Fundamentals Of Causal Inference written by Babette A. Brumback and has been published by CRC Press this book supported file pdf, txt, epub, kindle and other format this book has been release on 2021-11-10 with Mathematics categories.


One of the primary motivations for clinical trials and observational studies of humans is to infer cause and effect. Disentangling causation from confounding is of utmost importance. Fundamentals of Causal Inference explains and relates different methods of confounding adjustment in terms of potential outcomes and graphical models, including standardization, difference-in-differences estimation, the front-door method, instrumental variables estimation, and propensity score methods.
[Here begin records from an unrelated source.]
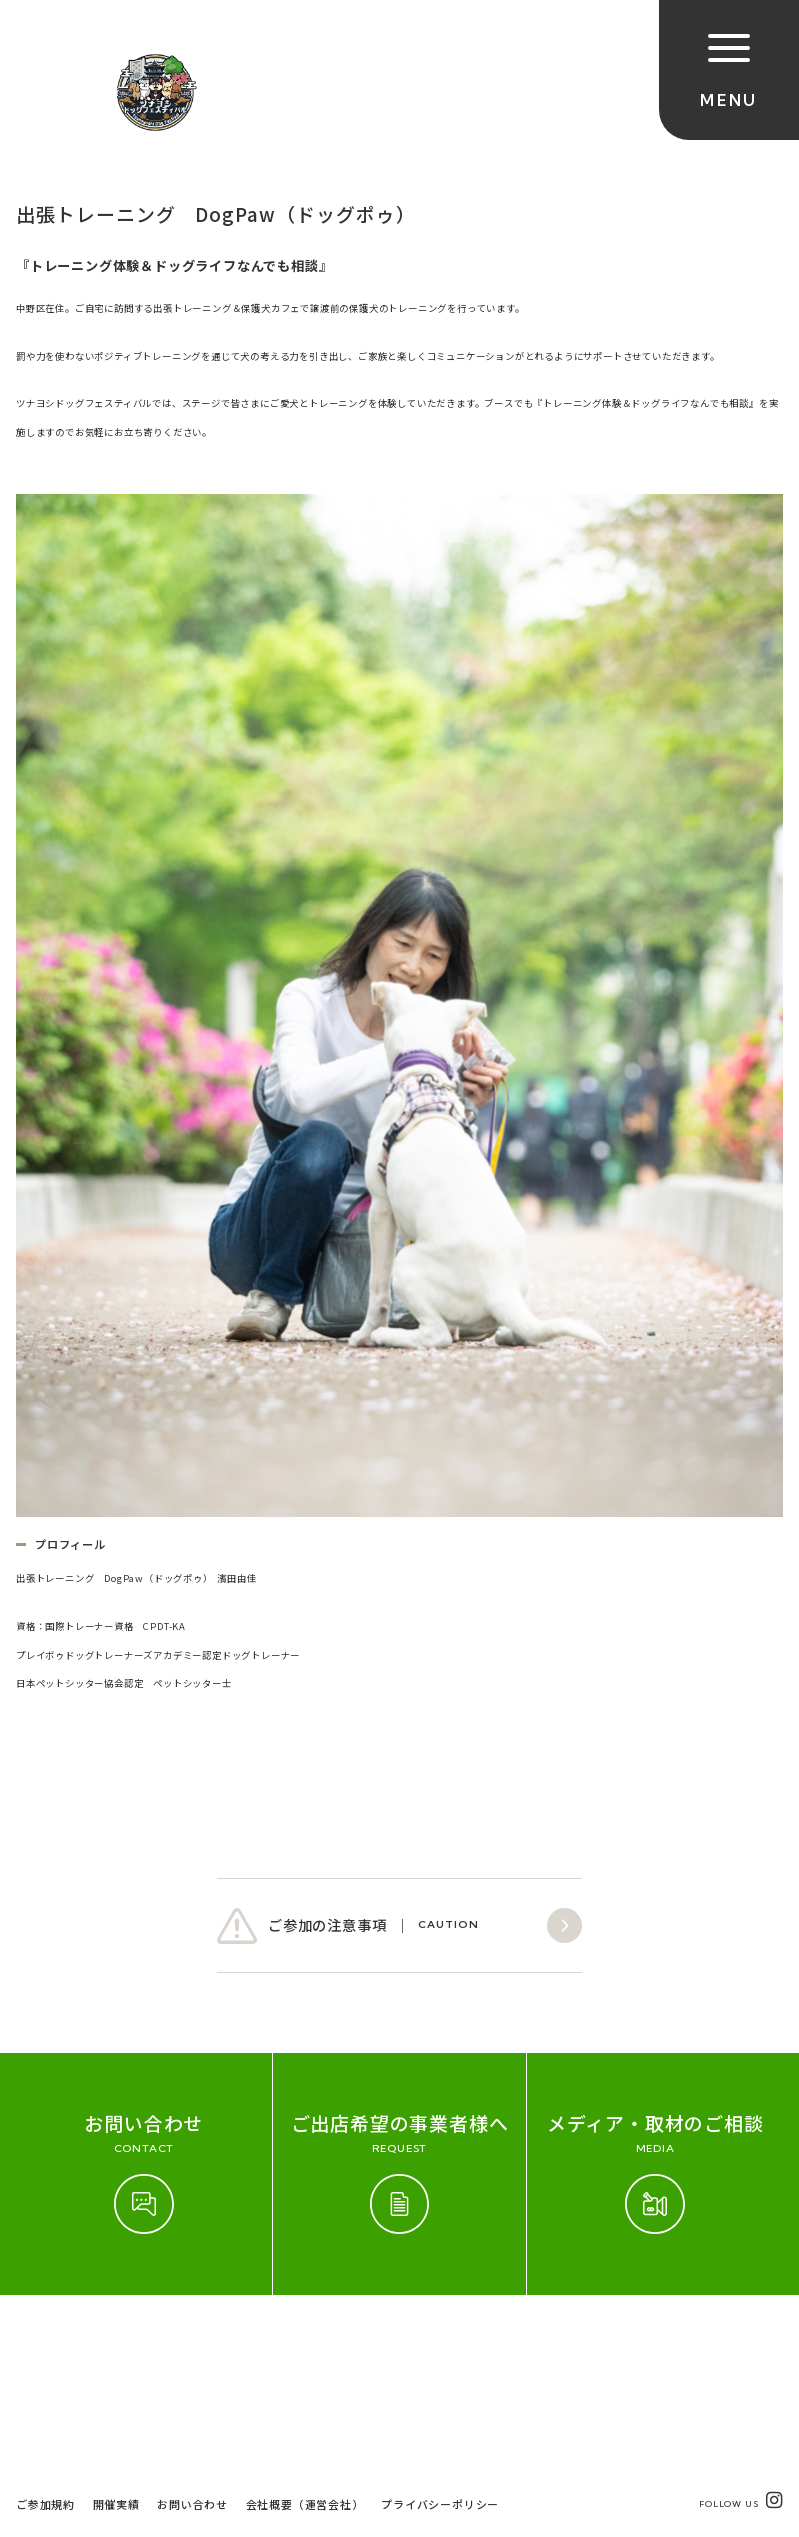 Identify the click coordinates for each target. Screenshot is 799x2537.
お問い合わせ (192, 2354)
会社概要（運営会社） (305, 2354)
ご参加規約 (45, 2354)
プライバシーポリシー (440, 2354)
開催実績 (116, 2354) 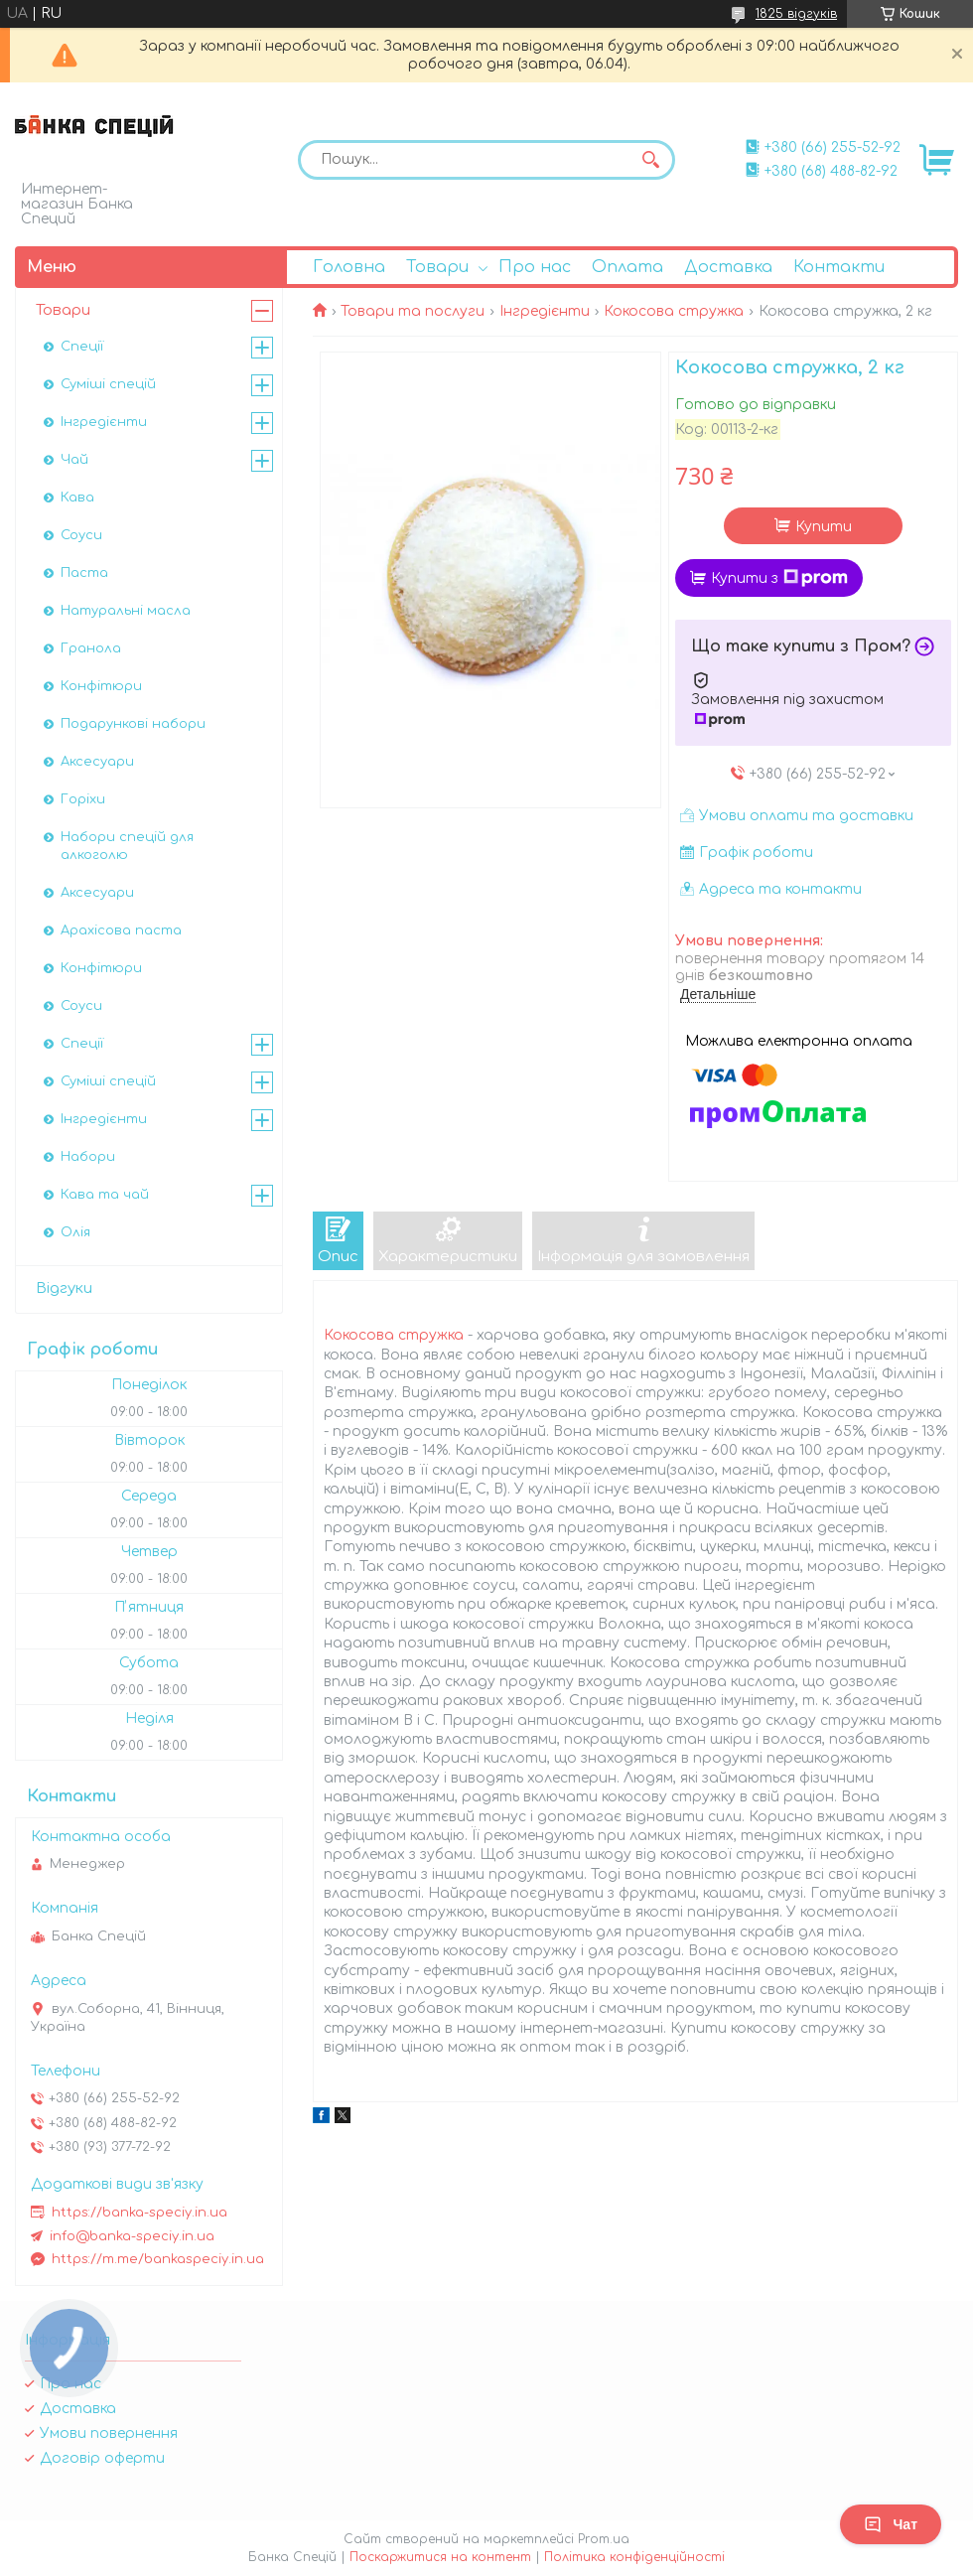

It also covers effect-measure modification, precision variables, mediation analyses, and time-dependent confounding. Several real data examples, simulation studies, and analyses using R motivate the methods throughout. The book assumes familiarity with basic statistics and probability, regression, and R and is suitable for seniors or graduate students in statistics, biostatistics, and data science as well as PhD students in a wide variety of other disciplines, including epidemiology, pharmacy, the health sciences, education, and the social, economic, and behavioral sciences. Beginning with a brief history and a review of essential elements of probability and statistics, a unique feature of the book is its focus on real and simulated datasets with all binary variables to reduce complex methods down to their fundamentals. Calculus is not required, but a willingness to tackle mathematical notation, difficult concepts, and intricate logical arguments is essential. While many real data examples are included, the book also features the Double What-If Study, based on simulated data with known causal mechanisms, in the belief that the methods are best understood in circumstances where they are known to either succeed or fail. Datasets, R code, and solutions to odd-numbered exercises are available at www.routledge.com.